Коля ошибся: так никогда не было. Не сидела она с книжкой на диване ни с сестрой, ни с дочкой.
«И лампа, как у нас», — упрямо твердила Лелька; бабушка не разубеждала. Дышит теплом желтый кафель печки. На трюмо, в любимой Ириной вазе, застыла пунцовая роза, которую ей вручила нарядная девочка «от имени пятого „А“ класса». Внучка — коленки на стуле, локти на столе — в который раз читает «Азербайджанские сказки» под лампой, и лампа сегодня не гаснет…
— Лелька, тапочки не забыла? Завтра физкультура!
Девочка кивает, не отрываясь от толстой коричневой книжки. Бабушка заводит будильник, привычно крутя железный бантик к себе, против часовой стрелки. В соседней комнате зазвучали чужие голоса: гости, наверное. Неожиданно раздался громкий стук в дверь.
Отставив будильник, Ирина встала, но дверь уже распахнулась, и вошла Тайка, а следом за ней почему-то два милиционера. Показалось, что их не двое, а больше, потому что сзади маячили Надя и племянники. Сам собой слетел с губ вопрос: «Что случилось?», который задали бы сто человек из ста в подобной ситуации.

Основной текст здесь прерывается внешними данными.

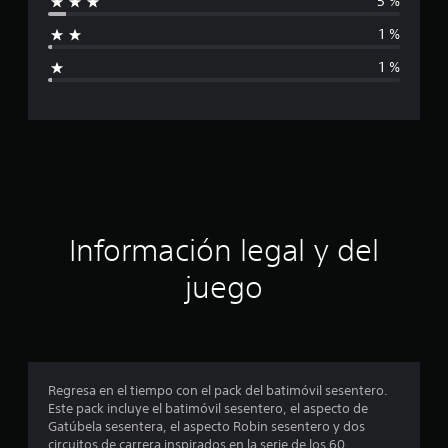
5 %
l
f
d
1 %
e
i
4
1 %
.
c
9
m
a
i
l
c
c
a
i
l
i
ó
f
Información legal y del
i
n
c
juego
a
p
c
i
o
r
n
e
o
Regresa en el tiempo con el pack del batimóvil sesentero.
s
Este pack incluye el batimóvil sesentero, el aspecto de
m
Gatúbela sesentera, el aspecto Robin sesentero y dos
circuitos de carrera inspirados en la serie de los 60.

Вместо ответа один из милиционеров кивнул на иконы:
— Религиозную пропаганду ведете? — Не дожидаясь ответа, продолжал: — А спрашиваете, что случилось. — И повернулся к Таечке: — Забирайте ребенка.
— Собирайся, Ляля, — сказала Тайка, не глядя на мать, — где твои вещи?
Лелька спрыгнула со стула и бросилась к бабушке. Второй милиционер пытался перехватить ее, но не успел.
— Куда? — Ирина смотрела то на Тайку, то на старшего милиционера. — Куда вы забираете ребенка на ночь глядя? Ей спать пора, завтра в школу.
— За ребенка отвечаю я, — объявила Таечка, — и за школу тоже. Пусть тебя это не волнует.
— Что, — бабушка повернулась к милиционеру, — разве такой закон есть, чтоб ребенка из дому уводить Бог знает куда?..
— Опять «Бог», моя мать ни шагу не может ступить без Бога, — пожаловалась Таечка, и милиционер согласно кивнул.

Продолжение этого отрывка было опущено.